2. Trust your colleagues, and give them slack I call this the let 'em be philosophy. Quickest, kindest, least likely to piss of your tenure committee. I analogize this to how you may suggest revisions to your student's CV. You must not make it perfect for them, that's their job. You just may point out areas of unclarity. And if they send it out with mistakes, that's their problem.

Depending on how much time I have, I probably end up about half- way between these two philosophies. Today I just insisted that a colleague take out a sentence in which she said in effect, "this student is poor so she worked extra hard and took an accelerated schedule to save tuition." Huge GONG! from this corner. I tried to steer a colleague away from the "grind" language in which a work ethic is over emphasized to the point that it gives the impression that the student is not talented. But I also let go some adverbs that were repeated within two sentences of each other and some awkward phrasing.

Your thoughts?

Thursday, July 14, 2011

Workin' It, Anti-feminist style.

I have something I'm ashamed of to admit to you. OK, ashamed is far too strong a word, but please, read on...the first part of the story is why I had to tackle this project alone and the second explains the __?___ I made to get help.

We are having new siding put on our house. To prep for new siding a lot of important but back-burner home improvement projects needed to be done. For example, we had to have replacement windows installed plus a bunch of other smaller things. This week, the "siding guys" told me that the "gutter guys" would be here and that if I wanted a diverter for my rain barrel installed by professionals, I needed to have the rain barrel in place. The rain barrel was purchased with good intentions a year ago, but due to project paralysis*, it has been sitting in the back yard uninstalled. What was holding up the rain barrel project was a rain barrel base**. Well, guess what? Today the gutter guys arrived. That meant I needed to get a rain barrel base ready in a hurry.

I did some quick back-of-the-napkin calculations and on the way back from day-care drop-offs went to the local hardware store and bought a bunch of masonry block. The staff loaded it for me in the back of my Golf hatchback (!).  When I got home, I realized that getting this block out of my car and uphill to my back yard was going to be very, very hard. I used to be pretty strong, but the two children I have borne have wrecked my abs, at least temporarily. This stuff was really too heavy for me, but I was going to do it, even if I had to lug each one very slowly around the back.

Enter the "gutter guys". On one of my return trips around the corner I encountered the foreman carrying two of the masonry blocks. Clearly this guy wanted to help the "damsel in distress". OK, let's stop here. I did not ask him to help. This is a small town with a big sense of community, and people help strangers out all the time. I did not mind that this guy wanted to help me carry masonry. How nice. I thanked him for his help after the car was empty, making it clear that I expected no more help from him.

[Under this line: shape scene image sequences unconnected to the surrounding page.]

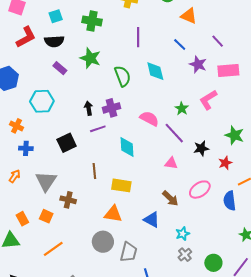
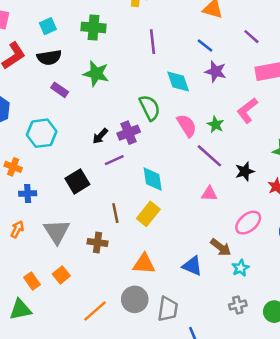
purple star: (198, 64) -> (216, 72), moved
green semicircle: (123, 76) -> (150, 108), moved
black arrow: (89, 108) -> (100, 136), turned -120
pink semicircle: (149, 119) -> (187, 126), moved, turned 36
yellow rectangle: (121, 185) -> (148, 214), moved, turned -54
brown arrow: (170, 198) -> (221, 247), moved
brown cross: (68, 200) -> (98, 242), moved
orange square: (46, 216) -> (61, 275), turned 32
cyan star: (183, 234) -> (241, 268), moved
orange line: (53, 249) -> (95, 311), moved
gray cross: (185, 255) -> (238, 305), turned 32

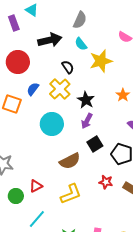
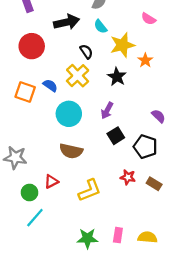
blue semicircle: (33, 89) -> (50, 85), moved, turned 88
orange star: (123, 95) -> (145, 60), moved
black star: (86, 100) -> (117, 77), moved
brown semicircle: (70, 161) -> (71, 151), moved, turned 40
cyan line: (37, 219) -> (35, 218), moved

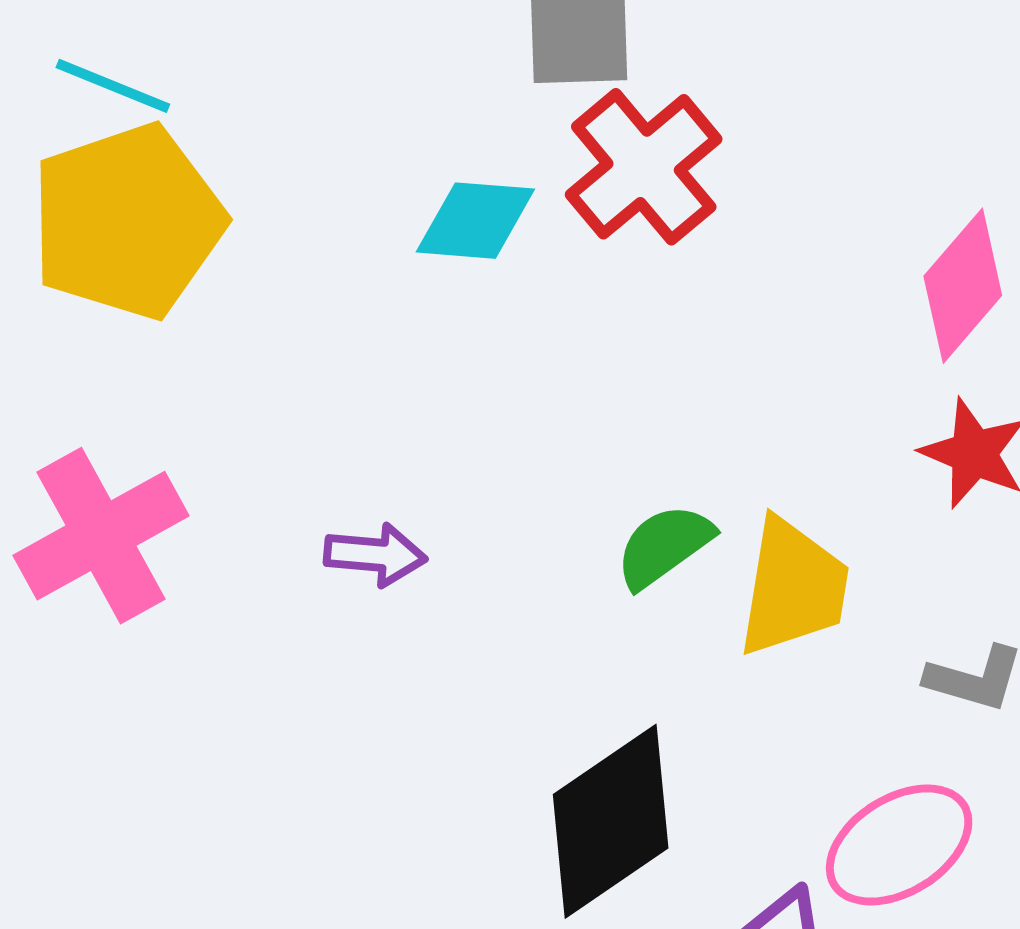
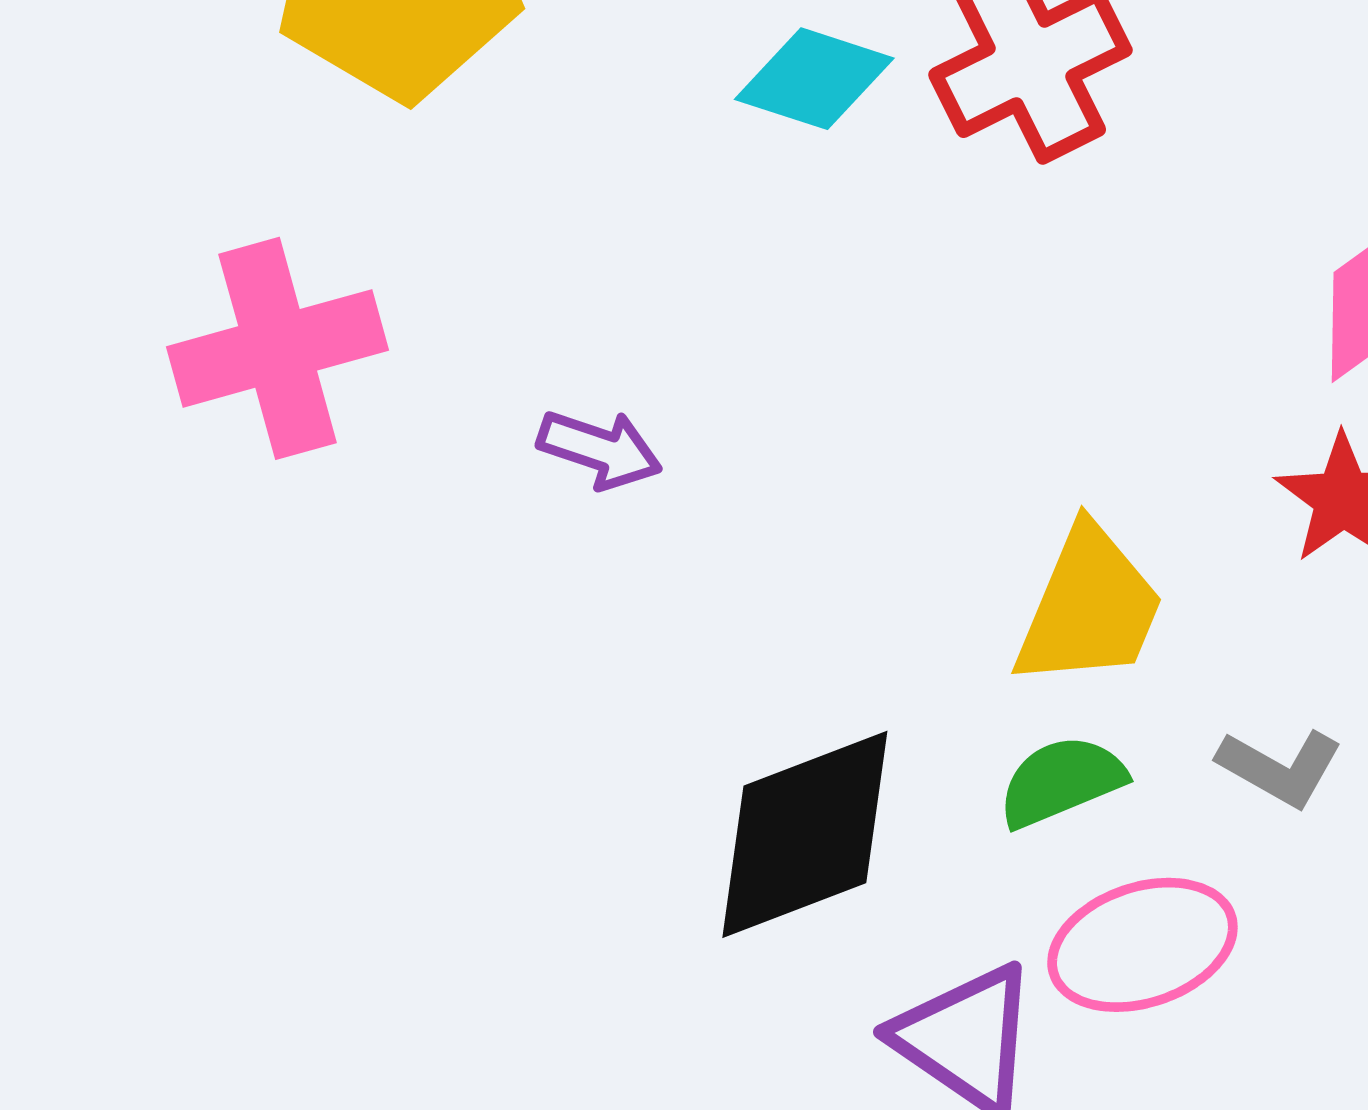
green semicircle: (664, 546) -> (1061, 781), moved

He helped me place the stone in place (something that would have taken me alone a VERY long time). The back-of-the-napkin calculations I made were not the most efficient plans once I saw  them in place. He was very interested in helping me solve the problem of how to build the rain barrel base. Now, I didn't know what task I was diverting him from, but I was willing to listen to his professional advice. Then it became clear that he wanted to help me rearrange the block. We rearranged the blocks and rearranged the blocks until a good solution was achieved. The he carried the extra block we didn't use back to the car to be returned to the hardware store. I can see that having the rain barrel actually in place would help him decide if he needed to install any more parts in my rain barrel diverter. But I also got the feeling that he was going above and beyond the call of neighbor helping neighbor.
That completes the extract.